▸ Problem description:
Each line of the data below from the one holding "2014-07-09 09:14:09 +0000 UTC" to the one holding "was coined, and", inclusive, is to be reproduced exactly; no other line belongs in the answer.

▸ Dataset content:
----
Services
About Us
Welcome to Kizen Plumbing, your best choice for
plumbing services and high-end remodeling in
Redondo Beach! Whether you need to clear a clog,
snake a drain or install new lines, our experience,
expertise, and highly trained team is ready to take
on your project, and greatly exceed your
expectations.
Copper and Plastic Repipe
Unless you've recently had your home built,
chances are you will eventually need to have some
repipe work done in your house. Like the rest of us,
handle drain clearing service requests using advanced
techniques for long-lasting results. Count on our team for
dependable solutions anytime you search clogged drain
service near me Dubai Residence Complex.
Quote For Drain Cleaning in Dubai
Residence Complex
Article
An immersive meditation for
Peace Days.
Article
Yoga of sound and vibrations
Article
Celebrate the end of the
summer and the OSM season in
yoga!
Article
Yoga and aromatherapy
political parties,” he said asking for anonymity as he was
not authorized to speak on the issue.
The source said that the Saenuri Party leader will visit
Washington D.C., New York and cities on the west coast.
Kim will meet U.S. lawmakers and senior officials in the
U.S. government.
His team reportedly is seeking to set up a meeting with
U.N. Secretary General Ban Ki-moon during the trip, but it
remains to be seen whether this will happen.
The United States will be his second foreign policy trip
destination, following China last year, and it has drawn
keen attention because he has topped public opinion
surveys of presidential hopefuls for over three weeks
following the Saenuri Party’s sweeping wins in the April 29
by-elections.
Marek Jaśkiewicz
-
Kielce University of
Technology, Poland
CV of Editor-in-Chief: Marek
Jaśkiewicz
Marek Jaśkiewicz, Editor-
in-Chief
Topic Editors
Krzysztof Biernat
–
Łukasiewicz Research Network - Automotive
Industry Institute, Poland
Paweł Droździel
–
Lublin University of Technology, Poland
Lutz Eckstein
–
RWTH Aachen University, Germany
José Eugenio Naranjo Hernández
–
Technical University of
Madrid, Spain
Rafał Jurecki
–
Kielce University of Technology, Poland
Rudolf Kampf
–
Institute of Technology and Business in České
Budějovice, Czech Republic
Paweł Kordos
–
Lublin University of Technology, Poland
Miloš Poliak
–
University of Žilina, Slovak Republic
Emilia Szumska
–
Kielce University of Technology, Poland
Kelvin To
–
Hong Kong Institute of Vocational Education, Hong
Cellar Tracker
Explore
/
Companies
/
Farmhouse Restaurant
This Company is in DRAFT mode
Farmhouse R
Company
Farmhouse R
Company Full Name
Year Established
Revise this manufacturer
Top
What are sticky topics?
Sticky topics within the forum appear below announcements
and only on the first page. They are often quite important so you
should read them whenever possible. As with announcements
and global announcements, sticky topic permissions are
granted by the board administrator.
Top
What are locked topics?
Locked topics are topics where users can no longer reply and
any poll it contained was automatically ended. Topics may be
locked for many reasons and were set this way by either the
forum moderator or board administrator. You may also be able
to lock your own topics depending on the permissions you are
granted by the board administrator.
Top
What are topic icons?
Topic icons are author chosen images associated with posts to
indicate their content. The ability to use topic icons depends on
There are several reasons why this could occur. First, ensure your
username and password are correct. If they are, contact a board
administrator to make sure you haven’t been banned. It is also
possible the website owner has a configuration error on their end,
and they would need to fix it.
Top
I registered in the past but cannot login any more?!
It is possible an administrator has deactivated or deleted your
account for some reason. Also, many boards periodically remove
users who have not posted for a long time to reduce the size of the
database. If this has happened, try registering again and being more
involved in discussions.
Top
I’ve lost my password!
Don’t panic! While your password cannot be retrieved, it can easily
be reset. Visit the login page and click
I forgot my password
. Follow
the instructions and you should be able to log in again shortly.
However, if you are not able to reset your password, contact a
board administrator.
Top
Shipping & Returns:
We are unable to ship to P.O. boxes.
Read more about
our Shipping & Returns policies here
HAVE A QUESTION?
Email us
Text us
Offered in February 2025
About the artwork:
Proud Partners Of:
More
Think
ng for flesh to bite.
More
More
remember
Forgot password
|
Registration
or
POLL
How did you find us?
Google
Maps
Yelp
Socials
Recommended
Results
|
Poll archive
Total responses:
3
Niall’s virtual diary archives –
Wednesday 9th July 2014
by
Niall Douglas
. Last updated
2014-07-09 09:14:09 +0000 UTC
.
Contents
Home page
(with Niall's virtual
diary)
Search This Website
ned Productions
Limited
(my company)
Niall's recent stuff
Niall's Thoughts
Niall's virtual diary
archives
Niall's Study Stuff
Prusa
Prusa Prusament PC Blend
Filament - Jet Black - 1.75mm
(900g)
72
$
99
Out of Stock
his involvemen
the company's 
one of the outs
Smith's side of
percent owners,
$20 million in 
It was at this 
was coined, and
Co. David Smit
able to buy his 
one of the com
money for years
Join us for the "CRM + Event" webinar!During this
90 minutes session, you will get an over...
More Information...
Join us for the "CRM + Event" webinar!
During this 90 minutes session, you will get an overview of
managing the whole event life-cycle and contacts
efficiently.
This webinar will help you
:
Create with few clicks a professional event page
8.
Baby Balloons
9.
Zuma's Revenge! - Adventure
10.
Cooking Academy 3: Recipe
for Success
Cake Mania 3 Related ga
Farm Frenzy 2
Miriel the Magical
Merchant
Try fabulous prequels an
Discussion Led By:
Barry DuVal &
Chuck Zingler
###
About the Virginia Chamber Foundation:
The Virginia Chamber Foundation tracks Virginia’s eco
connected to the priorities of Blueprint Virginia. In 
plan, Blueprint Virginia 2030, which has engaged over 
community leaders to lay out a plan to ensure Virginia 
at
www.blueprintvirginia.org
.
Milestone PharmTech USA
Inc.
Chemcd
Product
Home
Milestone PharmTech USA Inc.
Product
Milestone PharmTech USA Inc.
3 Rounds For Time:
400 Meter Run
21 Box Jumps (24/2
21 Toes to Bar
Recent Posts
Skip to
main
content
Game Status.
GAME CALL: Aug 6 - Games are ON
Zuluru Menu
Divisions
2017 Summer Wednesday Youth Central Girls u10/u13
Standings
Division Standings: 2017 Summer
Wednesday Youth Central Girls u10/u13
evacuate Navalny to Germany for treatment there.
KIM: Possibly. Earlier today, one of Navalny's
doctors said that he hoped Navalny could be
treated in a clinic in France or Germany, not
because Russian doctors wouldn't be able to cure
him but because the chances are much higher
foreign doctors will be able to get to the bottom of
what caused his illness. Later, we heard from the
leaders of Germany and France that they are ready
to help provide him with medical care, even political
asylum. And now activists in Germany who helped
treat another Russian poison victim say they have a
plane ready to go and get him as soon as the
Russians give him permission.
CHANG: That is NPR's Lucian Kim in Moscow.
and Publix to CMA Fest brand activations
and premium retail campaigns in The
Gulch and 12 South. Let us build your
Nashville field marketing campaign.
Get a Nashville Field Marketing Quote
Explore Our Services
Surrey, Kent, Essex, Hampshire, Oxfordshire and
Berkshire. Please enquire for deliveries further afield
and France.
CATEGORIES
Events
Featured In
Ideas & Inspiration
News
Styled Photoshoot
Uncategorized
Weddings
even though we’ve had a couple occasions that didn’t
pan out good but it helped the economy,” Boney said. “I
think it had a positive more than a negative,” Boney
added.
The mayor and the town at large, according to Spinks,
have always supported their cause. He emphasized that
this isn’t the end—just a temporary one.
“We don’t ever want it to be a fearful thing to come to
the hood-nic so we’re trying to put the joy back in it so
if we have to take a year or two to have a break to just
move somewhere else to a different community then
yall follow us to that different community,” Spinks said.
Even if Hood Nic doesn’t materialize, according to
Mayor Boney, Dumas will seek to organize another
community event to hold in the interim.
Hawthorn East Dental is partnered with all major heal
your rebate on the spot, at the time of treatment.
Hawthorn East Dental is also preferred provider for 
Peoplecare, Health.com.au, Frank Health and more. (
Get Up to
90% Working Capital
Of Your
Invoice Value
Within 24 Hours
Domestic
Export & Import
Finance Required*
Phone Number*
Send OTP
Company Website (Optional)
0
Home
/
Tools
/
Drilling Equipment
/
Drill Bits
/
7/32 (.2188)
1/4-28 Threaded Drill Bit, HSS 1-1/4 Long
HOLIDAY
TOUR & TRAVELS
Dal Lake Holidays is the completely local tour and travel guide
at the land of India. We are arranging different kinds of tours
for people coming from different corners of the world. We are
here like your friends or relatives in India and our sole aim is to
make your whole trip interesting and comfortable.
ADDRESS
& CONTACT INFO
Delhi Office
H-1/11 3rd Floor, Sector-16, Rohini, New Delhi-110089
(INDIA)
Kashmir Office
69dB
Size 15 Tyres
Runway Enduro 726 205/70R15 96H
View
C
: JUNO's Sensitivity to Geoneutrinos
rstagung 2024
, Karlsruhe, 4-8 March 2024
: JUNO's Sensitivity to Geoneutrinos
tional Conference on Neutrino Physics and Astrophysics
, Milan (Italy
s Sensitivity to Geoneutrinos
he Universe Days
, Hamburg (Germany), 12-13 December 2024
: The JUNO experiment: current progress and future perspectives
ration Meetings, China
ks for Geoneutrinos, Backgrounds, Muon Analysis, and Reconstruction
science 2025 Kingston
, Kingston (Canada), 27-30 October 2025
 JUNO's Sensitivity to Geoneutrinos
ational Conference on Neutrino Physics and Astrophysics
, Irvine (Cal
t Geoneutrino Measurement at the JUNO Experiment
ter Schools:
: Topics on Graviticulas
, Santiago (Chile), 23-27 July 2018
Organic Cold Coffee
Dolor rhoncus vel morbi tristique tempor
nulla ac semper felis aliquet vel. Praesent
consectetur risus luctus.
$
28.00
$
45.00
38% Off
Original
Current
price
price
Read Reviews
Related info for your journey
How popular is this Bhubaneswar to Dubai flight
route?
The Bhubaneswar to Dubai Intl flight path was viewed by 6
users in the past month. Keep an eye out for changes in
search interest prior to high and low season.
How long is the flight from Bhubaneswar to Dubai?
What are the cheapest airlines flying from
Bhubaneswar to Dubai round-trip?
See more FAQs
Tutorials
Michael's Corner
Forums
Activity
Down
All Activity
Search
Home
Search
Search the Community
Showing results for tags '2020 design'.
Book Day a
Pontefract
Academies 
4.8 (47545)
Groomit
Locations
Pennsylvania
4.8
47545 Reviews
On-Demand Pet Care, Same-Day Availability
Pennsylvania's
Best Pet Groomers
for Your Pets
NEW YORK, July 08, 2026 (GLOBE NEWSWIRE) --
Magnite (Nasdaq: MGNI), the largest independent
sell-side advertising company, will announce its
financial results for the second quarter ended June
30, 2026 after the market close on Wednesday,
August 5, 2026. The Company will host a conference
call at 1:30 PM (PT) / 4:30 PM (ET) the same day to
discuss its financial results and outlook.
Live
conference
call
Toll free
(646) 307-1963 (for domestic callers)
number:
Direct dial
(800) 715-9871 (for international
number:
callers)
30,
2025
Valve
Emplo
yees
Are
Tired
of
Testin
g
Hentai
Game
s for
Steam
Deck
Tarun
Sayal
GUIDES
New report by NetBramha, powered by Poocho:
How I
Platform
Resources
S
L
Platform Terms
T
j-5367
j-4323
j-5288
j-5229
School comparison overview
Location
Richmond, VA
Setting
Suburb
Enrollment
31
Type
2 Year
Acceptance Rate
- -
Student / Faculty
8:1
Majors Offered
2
----
▸ Answer for this exercise:
2014-07-09 09:14:09 +0000 UTC
.
Contents
Home page
(with Niall's virtual
diary)
Search This Website
ned Productions
Limited
(my company)
Niall's recent stuff
Niall's Thoughts
Niall's virtual diary
archives
Niall's Study Stuff
Prusa
Prusa Prusament PC Blend
Filament - Jet Black - 1.75mm
(900g)
72
$
99
Out of Stock
his involvemen
the company's 
one of the outs
Smith's side of
percent owners,
$20 million in 
It was at this 
was coined, and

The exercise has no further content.